Research Limitations

This study has certain limitations. First, as a retrospective study, the results may be affected by data selection bias. Second, the study only used static images for analysis and failed to fully utilize the dynamic information from time-lapse imaging, limiting the comprehensive assessment of the embryo development process. In addition, although the sample size was 223 cases, the verification of the model’s generalization ability is still insufficient, especially in TE assessment, where the model’s performance still has room for improvement.

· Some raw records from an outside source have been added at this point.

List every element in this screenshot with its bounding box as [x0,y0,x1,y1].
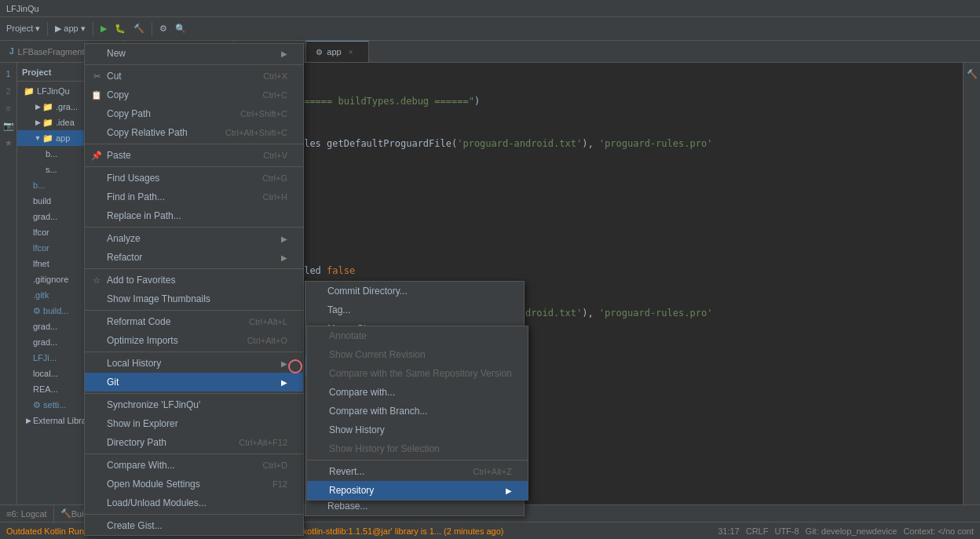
panel-title: Project [22,67,51,77]
menu-item-new[interactable]: New ▶ [85,44,303,63]
side-capture-icon[interactable]: 📷 [1,118,16,133]
repo-shortcut-revert: Ctrl+Alt+Z [457,467,512,476]
menu-item-optimize-imports[interactable]: Optimize Imports Ctrl+Alt+O [85,331,303,350]
menu-item-copy[interactable]: 📋 Copy Ctrl+C [85,86,303,104]
toolbar-project-btn[interactable]: Project ▾ [3,20,43,38]
side-fav-icon[interactable]: ★ [1,135,16,151]
menu-label-analyze: Analyze [107,233,141,244]
tree-gradle3-label: grad... [33,322,57,331]
menu-item-paste[interactable]: 📌 Paste Ctrl+V [85,146,303,165]
menu-item-replace-in-path[interactable]: Replace in Path... [85,206,303,225]
menu-item-copy-path[interactable]: Copy Path Ctrl+Shift+C [85,104,303,123]
repo-item-show-history-selection[interactable]: Show History for Selection [307,439,528,458]
tree-setti-label: ⚙ setti... [33,400,66,410]
menu-item-create-gist[interactable]: Create Gist... [85,516,303,535]
git-item-tag[interactable]: Tag... [305,300,524,319]
menu-item-synchronize[interactable]: Synchronize 'LFJinQu' [85,395,303,414]
repo-label-annotate: Annotate [329,330,367,341]
side-icon-1[interactable]: 1 [1,66,16,82]
status-crlf: CRLF [746,526,769,536]
menu-label-find-usages: Find Usages [107,173,159,184]
repo-item-revert[interactable]: Revert... Ctrl+Alt+Z [307,462,528,481]
tab-close-app[interactable]: × [349,48,353,56]
menu-shortcut-directory-path: Ctrl+Alt+F12 [223,438,287,447]
toolbar-sep-3 [152,22,152,36]
menu-item-reformat-code[interactable]: Reformat Code Ctrl+Alt+L [85,312,303,331]
repo-item-compare-same[interactable]: Compare with the Same Repository Version [307,364,528,383]
menu-item-find-usages[interactable]: Find Usages Ctrl+G [85,169,303,188]
repo-item-annotate[interactable]: Annotate [307,326,528,345]
tree-root-label: LFJinQu [37,86,70,96]
toolbar-run-btn[interactable]: ▶ [97,20,110,38]
toolbar-app-btn[interactable]: ▶ app ▾ [52,20,88,38]
paste-icon: 📌 [90,151,104,161]
menu-label-copy: Copy [107,89,129,100]
menu-sep-3 [85,166,303,167]
menu-item-load-unload[interactable]: Load/Unload Modules... [85,493,303,512]
menu-item-compare-with[interactable]: Compare With... Ctrl+D [85,456,303,475]
menu-label-copy-relative: Copy Relative Path [107,127,188,138]
menu-item-find-in-path[interactable]: Find in Path... Ctrl+H [85,188,303,206]
tree-b1-label: b... [46,149,57,158]
side-structure-icon[interactable]: ≡ [1,100,16,116]
menu-item-directory-path[interactable]: Directory Path Ctrl+Alt+F12 [85,433,303,452]
menu-label-optimize-imports: Optimize Imports [107,335,178,346]
toolbar-debug-btn[interactable]: 🐛 [112,20,129,38]
title-bar-text: LFJinQu [6,4,39,13]
menu-shortcut-optimize: Ctrl+Alt+O [232,336,287,345]
toolbar-settings-btn[interactable]: ⚙ [156,20,170,38]
tree-idea-icon: 📁 [42,118,53,128]
menu-shortcut-find-in-path: Ctrl+H [247,192,287,202]
menu-label-directory-path: Directory Path [107,437,166,448]
tree-gradle2-label: grad... [33,212,57,221]
repo-item-repository[interactable]: Repository ▶ [307,481,528,500]
menu-label-cut: Cut [107,71,122,82]
tree-build-label: build [33,196,51,206]
right-side-icons: 🔨 [963,63,980,522]
menu-shortcut-find-usages: Ctrl+G [247,173,287,183]
tree-lfnet-label: lfnet [33,259,49,268]
repo-item-show-history[interactable]: Show History [307,421,528,439]
menu-arrow-analyze: ▶ [281,235,287,243]
git-label-commit-dir: Commit Directory... [327,286,408,297]
tab-app[interactable]: ⚙ app × [306,41,369,62]
tree-s1-label: s... [46,165,57,174]
menu-item-refactor[interactable]: Refactor ▶ [85,248,303,267]
menu-item-add-to-favorites[interactable]: ☆ Add to Favorites [85,271,303,290]
menu-label-refactor: Refactor [107,252,142,263]
right-icon-build[interactable]: 🔨 [964,66,980,82]
menu-label-find-in-path: Find in Path... [107,191,165,202]
repo-item-compare-branch[interactable]: Compare with Branch... [307,402,528,421]
menu-item-cut[interactable]: ✂ Cut Ctrl+X [85,67,303,86]
toolbar-build-btn[interactable]: 🔨 [130,20,148,38]
menu-shortcut-module-settings: F12 [257,479,287,489]
menu-label-synchronize: Synchronize 'LFJinQu' [107,399,200,410]
menu-item-show-image-thumbnails[interactable]: Show Image Thumbnails [85,290,303,308]
menu-label-create-gist: Create Gist... [107,520,163,531]
menu-item-open-module-settings[interactable]: Open Module Settings F12 [85,475,303,493]
code-line-1: println("====== buildTypes.debug ======"… [190,94,963,108]
repo-sep-1 [307,460,528,461]
side-icon-2[interactable]: 2 [1,83,16,99]
bottom-tab-logcat[interactable]: ≡ 6: Logcat [0,505,54,522]
tree-b2-label: b... [33,180,45,190]
menu-item-show-in-explorer[interactable]: Show in Explorer [85,414,303,433]
repo-item-show-current[interactable]: Show Current Revision [307,345,528,364]
toolbar-search-btn[interactable]: 🔍 [172,20,189,38]
menu-item-git[interactable]: Git ▶ [85,373,303,392]
repo-label-compare-with: Compare with... [329,387,395,398]
menu-item-copy-relative[interactable]: Copy Relative Path Ctrl+Alt+Shift+C [85,123,303,142]
git-item-commit-dir[interactable]: Commit Directory... [305,282,524,300]
menu-label-compare-with: Compare With... [107,460,175,471]
menu-shortcut-compare: Ctrl+D [247,461,287,470]
copy-icon: 📋 [90,90,104,100]
menu-item-analyze[interactable]: Analyze ▶ [85,229,303,248]
status-context: Context: </no cont [903,526,974,536]
menu-item-local-history[interactable]: Local History ▶ [85,354,303,373]
menu-sep-2 [85,144,303,144]
toolbar: Project ▾ ▶ app ▾ ▶ 🐛 🔨 ⚙ 🔍 [0,17,980,41]
tree-gitk-label: .gitk [33,290,49,300]
menu-label-add-to-favorites: Add to Favorites [107,275,175,286]
repo-item-compare-with[interactable]: Compare with... [307,383,528,402]
repo-label-show-history-selection: Show History for Selection [329,443,440,454]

Clinical Significance and Prospects

This study provides new ideas for the standardization of embryo assessment. Future studies should conduct multicenter prospective studies to verify the correlation between AI scores and clinical pregnancy outcomes. Integrating dynamic developmental data from time-lapse imaging will further enhance the accuracy and spatiotemporal dimensions of assessment. AI assessment technology can not only be applied to embryo assessment but also extended to clinical applications such as preimplantation genetic testing (PGT), helping to improve treatment outcomes for infertile patients. In the future, with the continuous advancement of technology, AI tools are expected to become an important component of assisted reproductive technology, promoting the precision of embryo selection and treatment protocols.

reference

Toschi M, Bori L, Rocha JC, Hickman C, Gouveia Nogueira MF, Satoshi Ferreira A, Costa Maffeis M, Malmsten J, Zhan Q, Zaninovic N, Meseguer M. A Combination of Artificial Intelligence with Genetic Algorithms on Static Time-Lapse Images Improves Consistency in Blastocyst Assessment, An Interpretable Tool to Automate Human Embryo Evaluation: A Retrospective Cohort Study. Int J Fertil Steril. 2024 Oct 30;18(4):378-383. doi: 10.22074/ijfs.2024.2008339.1510. PMID: 39564830; PMCID: PMC11589968.